Myself and Sean were at home on a hot afternoon, when we decided to take a trip to the local supermarket. We bought the usual things: bread, milk, eggs... but I saw something I just had to have. A whole watermelon. It was huge. About a foot and a half long, and a foot wide. We cut that sucker in half and ate the whole thing in one sitting. It was disgusting. But I loved it.

As we ate, we'd play games like "who can spit seeds the farthest" and "who can hit an ant by spitting a seed". It was fun, and what we thought to be good for the environment. If the seeds didn't sprout, then they'd decay and help the soil, right?

Wrong. The ants swarmed everything we spat out and chucked in the grass. You couldn't see the peels from the ants on them. It was like 20,000 teenyboppers descending on an unwitting Backstreet Boy.

Lately, I've been noticing little bites on my feet. If there are ants in my bed, I'm gonna flip. We've got this little bottle of "Ants Be Gone" crap, but I've gotta bad feeling they're in the house as well. ARRRGGHHHHHH!!!!


July 18, 1999:

After some harrassment from my "fans", I've decided to post another entry into the Captain's log.

This week, I have a confession to make:

I Have Ugly Feet

I was sitting in the bath this morning, actually it was more like lying down but with my feet out of the water and resting on the edges of the bathtub. I've always had a feeling my feet weren't pretty, but as I looked at my wet, steaming appendages I realized that they were truly ugly.

I suppose I can blame it on the ingrown toenails I had several months ago. I had to have mild surgery which robbed me of half of the toenail on both my big toes. However, letting my toes become so bad that they required minor surgery is my fault.

Another ugly feature about my feet is..... well, they're hairy! You know the space between the two "knuckles" of your toes? Well, that space hasn't gone to waste on mine!
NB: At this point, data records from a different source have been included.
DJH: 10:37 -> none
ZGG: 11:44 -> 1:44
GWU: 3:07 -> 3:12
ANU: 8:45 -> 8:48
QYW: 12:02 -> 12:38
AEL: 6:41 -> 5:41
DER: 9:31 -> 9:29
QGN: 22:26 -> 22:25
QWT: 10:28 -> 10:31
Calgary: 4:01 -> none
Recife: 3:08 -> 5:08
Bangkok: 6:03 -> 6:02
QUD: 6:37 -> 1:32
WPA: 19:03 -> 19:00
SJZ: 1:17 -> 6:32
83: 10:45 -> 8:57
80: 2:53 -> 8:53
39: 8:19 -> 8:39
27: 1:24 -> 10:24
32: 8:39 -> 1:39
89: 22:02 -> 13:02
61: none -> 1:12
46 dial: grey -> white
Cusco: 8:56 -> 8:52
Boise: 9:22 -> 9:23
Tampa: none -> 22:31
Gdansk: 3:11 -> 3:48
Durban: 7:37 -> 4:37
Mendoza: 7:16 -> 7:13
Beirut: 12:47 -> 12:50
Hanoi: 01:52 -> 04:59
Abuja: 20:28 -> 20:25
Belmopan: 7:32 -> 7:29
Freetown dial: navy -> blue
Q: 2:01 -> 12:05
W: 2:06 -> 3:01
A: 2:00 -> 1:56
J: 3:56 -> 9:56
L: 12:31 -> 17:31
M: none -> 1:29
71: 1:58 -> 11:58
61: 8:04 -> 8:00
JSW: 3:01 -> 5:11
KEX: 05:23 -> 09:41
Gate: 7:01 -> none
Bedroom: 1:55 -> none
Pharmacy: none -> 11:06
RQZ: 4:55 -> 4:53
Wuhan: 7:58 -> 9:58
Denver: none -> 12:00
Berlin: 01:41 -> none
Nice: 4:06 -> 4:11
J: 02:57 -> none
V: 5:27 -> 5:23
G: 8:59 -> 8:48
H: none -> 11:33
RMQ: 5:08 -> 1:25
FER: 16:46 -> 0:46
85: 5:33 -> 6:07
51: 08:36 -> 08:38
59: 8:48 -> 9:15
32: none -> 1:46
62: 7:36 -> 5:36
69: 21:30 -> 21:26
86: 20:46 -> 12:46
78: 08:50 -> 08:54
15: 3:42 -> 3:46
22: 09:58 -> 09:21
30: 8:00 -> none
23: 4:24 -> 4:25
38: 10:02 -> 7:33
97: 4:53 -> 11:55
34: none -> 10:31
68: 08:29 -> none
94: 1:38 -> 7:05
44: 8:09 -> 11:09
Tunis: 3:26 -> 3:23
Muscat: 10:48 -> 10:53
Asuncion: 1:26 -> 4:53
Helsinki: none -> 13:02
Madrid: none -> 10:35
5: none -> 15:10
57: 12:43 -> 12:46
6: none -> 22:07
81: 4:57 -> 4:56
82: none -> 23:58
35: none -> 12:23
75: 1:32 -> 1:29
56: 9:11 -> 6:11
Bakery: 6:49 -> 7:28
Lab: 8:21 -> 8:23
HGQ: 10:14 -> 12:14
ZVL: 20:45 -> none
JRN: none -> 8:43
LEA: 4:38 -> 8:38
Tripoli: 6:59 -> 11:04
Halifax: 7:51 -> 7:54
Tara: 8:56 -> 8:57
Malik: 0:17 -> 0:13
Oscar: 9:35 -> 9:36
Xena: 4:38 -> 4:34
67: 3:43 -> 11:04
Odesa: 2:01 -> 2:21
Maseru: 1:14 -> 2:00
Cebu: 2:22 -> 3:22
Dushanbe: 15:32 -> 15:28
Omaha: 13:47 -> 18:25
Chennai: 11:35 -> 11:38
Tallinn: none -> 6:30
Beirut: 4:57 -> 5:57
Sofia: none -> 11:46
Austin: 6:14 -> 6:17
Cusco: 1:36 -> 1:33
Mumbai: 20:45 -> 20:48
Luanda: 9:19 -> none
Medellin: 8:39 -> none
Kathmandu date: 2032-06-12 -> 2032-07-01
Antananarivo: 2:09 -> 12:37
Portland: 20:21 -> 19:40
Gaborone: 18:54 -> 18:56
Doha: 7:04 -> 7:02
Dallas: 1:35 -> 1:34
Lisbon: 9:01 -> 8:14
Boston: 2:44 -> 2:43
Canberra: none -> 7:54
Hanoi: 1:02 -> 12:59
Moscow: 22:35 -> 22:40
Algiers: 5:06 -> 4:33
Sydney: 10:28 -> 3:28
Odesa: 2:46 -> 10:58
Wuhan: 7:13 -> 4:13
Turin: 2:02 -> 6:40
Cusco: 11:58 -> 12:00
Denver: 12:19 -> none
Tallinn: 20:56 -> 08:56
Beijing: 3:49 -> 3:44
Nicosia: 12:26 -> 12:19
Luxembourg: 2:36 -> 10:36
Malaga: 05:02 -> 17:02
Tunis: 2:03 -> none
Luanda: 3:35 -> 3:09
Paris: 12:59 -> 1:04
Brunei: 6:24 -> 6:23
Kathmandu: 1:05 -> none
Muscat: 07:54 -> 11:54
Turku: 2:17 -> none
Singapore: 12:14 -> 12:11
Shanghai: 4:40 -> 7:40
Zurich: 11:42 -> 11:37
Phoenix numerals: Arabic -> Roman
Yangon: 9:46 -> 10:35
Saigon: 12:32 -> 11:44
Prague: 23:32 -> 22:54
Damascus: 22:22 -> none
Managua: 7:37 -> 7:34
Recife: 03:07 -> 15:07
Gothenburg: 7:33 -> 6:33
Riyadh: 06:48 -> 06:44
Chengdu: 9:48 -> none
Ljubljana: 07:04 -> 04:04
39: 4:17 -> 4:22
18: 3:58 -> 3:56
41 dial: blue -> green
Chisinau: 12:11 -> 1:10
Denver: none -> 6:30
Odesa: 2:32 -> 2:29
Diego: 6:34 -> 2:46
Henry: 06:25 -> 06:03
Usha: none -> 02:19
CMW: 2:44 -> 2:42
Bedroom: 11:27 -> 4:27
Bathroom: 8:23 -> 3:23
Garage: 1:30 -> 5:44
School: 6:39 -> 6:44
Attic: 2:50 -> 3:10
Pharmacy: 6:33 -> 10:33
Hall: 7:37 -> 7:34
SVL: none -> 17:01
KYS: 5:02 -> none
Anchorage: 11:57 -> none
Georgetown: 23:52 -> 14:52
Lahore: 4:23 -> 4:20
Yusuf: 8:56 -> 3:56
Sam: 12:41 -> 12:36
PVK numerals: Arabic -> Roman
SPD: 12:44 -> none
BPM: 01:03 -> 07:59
There's a fine crop of hair folicles on each toe. Gross, I know. 8)

Then there's the fact that I have my mother's toes. I love my mom, and I wouldn't trade her genes for anybody else's, but less crooked toes wouldn't be so bad would it? But I think that there is some legitimate blame I can place on my mother. When I was about 12 years old, my mom forever mutilated the middle toe on my left foot. She ran over my toe with the vacuum cleaner. I can tell you, that Electrolux doesn't put a warning on their products to let consumers know of the dangers of running over toes. I broke my toe that day, and it's never been the same. Crooked bones and such.

Then there's the bottoms of my feet. Let's just say it's rough and tough like what I imagined Jimmy "Superfly" Snuka's feet would be like when I was a kid since he was "from the jungle" and wrestled in his barefeet. "Like shoeleather" was how Gorilla Monsoon described Snuka's feet. I can relate to that. 8(

And so ends my confession. It's not like I won't get over the fact I have ugly feet... it just saddens me that I'll never be a foot model. 8(

Oh yeah... I got my hair cut yesterday too. Neat!